5. Il résulte de tout ce qui précède, sans qu'il soit besoin de se prononcer sur l'autre moyen de la requête, que M. A est fondé à demander l'annulation de la décision de la commission nationale d'agrément et de contrôle du CNAPS du 1er septembre 2021.

Sur les conclusions à fin d'injonction :

6. Le motif d'annulation retenu implique seulement que la CNAPS procède à un nouvel examen de la demande de M. A. Il y a lieu de lui enjoindre d'y procéder, dans un délai de deux mois à compter de la notification du présent jugement.

Sur les frais liés au litige :

7. En l'absence de dépens dans la présente instance, au sens de l'article R. 761-1 du code de justice administrative, les conclusions tendant à leur remboursement, en tout état de cause non chiffrées, ne peuvent qu'être rejetées.

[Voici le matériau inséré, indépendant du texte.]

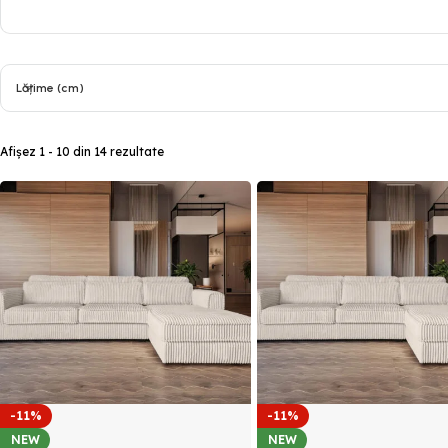
Lățime (cm)
Afișez 1 - 10 din 14 rezultate
-11%
-11%
NEW
NEW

8. M. A a été admis au bénéfice de l'aide juridictionnelle totale. Dès lors, son conseil peut se prévaloir des dispositions des articles 37 de la loi du 10 juillet 1991 et L. 761-1 du code de justice administrative. Il y a lieu, dans les circonstances de l'espèce, de mettre à la charge du CNAPS, en application de l'article 37 de la loi du 10 juillet 1991, le paiement d'une somme de 1 000 euros à Me Debureau, sous réserve qu'elle renonce à percevoir la somme correspondant à la part contributive de l'Etat à la mission d'aide juridictionnelle qui lui a été confiée.

D E C I D E :

Article 1 er : La décision du 1er septembre 2021 de la commission nationale d'agrément et de contrôle du CNAPS, refusant à M. A un agrément en qualité de dirigeant d'une société privée de sécurité, est annulée.

Article 2 : Il est enjoint au CNAPS de réexaminer la demande agrément en qualité de dirigeant d'une société privée de sécurité présentée par M. A, dans un délai de deux mois à compter de la notification du présent jugement.

Article 3 : Le CNAPS versera à Me Debureau, avocate de M. A, une somme de 1 000 euros au titre des dispositions des articles L. 761-1 du code de justice administrative et 37 de la loi du 10 juillet 1991, sous réserve de sa renonciation à percevoir la somme correspondant à la part contributive de l'Etat.

Article 4 : Le présent jugement sera notifié à M. B A, au Conseil national des activités privées de sécurité et à Me Debureau.

Délibéré après l'audience du 3 mai 2024, à laquelle siégeaient :

M. Peretti, président,

M. Baccati, premier conseiller.

M. Parisien, premier conseiller,

Rendu public par mise à disposition au greffe le 17 mai 2024.

Le rapporteur,

J. BACCATI

Le président,

P. PERETTILe greffier,

D. BERTHOD

La République mande et ordonne au de l'intérieur et des outre-mer en ce qui le concerne ou à tous commissaires de justice à ce requis en ce qui concerne les voies de droit commun contre les parties privées, de pourvoir à l'exécution de la présente décision.